### Assignment:
Your answer should consist of each line from the data below that contains "arrow".

### Raw data:
§ §

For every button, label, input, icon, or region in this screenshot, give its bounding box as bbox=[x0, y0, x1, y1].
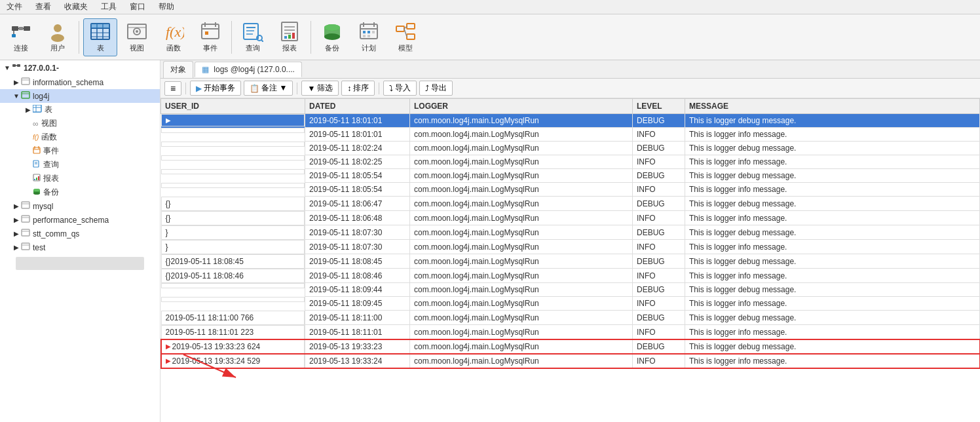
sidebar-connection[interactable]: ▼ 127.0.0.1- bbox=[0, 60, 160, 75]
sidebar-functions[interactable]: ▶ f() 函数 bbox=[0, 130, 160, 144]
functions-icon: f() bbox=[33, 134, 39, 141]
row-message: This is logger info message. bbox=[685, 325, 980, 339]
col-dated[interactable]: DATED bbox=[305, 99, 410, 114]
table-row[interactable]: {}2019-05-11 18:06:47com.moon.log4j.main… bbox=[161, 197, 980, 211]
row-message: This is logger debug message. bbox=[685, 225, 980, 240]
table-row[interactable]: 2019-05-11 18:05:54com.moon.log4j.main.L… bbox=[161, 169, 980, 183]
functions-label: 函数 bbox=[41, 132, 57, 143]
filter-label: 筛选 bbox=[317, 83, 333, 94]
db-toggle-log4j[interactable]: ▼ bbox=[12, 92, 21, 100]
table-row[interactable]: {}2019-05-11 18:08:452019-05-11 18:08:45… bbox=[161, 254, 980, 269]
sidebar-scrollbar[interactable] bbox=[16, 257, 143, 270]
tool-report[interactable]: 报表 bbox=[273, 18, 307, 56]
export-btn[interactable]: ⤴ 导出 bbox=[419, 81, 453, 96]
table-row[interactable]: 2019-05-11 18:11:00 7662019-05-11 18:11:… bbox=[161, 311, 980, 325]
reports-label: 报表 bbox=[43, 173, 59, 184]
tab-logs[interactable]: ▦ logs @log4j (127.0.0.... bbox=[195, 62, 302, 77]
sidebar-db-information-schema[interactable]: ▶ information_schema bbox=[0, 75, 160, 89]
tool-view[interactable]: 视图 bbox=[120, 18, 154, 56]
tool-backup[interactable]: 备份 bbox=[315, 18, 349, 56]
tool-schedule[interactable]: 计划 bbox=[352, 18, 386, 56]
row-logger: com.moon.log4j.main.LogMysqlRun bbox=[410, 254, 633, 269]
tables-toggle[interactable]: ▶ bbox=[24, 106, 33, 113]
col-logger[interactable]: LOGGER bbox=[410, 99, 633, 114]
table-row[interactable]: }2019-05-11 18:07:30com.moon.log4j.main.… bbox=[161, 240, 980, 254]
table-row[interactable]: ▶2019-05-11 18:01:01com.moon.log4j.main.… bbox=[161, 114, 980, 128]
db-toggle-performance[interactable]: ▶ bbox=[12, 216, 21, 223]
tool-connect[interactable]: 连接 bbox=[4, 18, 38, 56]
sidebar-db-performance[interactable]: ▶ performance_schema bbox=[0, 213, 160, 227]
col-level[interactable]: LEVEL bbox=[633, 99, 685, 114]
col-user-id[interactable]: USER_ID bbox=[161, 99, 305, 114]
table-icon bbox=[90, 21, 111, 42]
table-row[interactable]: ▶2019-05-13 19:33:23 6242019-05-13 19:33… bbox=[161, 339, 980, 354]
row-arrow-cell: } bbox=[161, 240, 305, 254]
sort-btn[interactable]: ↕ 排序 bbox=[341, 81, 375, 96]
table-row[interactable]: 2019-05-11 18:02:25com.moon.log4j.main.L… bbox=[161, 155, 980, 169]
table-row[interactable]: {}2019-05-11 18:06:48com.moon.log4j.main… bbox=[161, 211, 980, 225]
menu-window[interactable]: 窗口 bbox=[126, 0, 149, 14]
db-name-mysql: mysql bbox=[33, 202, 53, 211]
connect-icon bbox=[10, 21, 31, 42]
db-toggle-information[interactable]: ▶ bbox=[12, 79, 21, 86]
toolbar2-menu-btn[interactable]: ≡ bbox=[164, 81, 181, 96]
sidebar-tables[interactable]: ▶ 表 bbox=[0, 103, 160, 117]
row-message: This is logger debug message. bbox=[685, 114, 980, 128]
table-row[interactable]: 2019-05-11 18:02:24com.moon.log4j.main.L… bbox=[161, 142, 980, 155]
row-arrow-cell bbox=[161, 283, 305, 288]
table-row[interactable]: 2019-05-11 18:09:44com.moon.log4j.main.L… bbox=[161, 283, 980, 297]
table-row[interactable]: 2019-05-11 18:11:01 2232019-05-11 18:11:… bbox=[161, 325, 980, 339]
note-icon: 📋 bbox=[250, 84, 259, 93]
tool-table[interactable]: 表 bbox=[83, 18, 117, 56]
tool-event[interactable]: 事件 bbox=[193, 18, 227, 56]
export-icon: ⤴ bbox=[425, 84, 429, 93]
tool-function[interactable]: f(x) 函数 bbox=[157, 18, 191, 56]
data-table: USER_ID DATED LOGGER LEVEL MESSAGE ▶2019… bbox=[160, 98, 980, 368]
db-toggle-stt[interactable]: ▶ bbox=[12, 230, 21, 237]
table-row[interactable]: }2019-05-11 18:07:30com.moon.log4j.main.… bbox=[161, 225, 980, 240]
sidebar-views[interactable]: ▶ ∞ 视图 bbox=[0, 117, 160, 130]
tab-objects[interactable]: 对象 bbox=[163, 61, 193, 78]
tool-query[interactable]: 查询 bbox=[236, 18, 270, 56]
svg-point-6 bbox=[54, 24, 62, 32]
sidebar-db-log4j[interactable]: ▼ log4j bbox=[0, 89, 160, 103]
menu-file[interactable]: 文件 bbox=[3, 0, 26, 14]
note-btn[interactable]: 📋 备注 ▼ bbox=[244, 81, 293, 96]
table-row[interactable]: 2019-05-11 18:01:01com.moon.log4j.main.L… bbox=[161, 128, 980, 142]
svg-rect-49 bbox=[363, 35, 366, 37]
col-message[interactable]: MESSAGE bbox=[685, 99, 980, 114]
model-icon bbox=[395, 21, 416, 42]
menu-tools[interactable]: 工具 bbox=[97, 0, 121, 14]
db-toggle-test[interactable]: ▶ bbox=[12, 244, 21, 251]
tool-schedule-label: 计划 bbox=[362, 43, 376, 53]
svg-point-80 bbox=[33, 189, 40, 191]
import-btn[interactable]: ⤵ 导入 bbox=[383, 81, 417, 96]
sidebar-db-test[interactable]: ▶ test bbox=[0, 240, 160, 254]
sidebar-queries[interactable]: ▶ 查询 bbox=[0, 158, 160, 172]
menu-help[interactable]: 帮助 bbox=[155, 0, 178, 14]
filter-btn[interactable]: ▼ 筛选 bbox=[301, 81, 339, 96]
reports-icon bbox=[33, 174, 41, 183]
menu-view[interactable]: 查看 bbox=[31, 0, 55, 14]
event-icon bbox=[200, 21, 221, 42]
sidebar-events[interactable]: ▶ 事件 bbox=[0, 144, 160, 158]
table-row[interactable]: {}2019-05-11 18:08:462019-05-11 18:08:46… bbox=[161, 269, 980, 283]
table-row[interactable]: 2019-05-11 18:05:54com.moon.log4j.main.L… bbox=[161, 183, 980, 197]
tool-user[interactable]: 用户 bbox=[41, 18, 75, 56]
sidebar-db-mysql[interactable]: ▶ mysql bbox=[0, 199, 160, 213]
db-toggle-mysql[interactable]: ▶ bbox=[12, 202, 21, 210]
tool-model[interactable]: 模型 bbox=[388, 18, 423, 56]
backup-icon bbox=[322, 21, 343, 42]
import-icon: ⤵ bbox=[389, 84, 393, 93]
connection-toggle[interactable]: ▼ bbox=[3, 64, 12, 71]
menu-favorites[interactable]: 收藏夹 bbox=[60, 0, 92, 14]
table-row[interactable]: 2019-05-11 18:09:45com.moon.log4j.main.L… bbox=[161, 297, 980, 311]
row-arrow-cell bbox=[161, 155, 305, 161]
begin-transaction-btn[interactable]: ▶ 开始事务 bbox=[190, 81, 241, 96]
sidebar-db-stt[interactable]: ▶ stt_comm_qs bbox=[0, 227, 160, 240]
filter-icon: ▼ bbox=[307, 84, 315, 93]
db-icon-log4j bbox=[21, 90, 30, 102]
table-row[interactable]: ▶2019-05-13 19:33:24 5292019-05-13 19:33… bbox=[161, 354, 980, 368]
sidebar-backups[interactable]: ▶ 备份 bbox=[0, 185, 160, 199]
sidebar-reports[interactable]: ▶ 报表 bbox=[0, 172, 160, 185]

§ §

### Response to the exercise:
row-arrow-cell: } bbox=[161, 240, 305, 254]
row-arrow-cell bbox=[161, 283, 305, 288]
row-arrow-cell bbox=[161, 155, 305, 161]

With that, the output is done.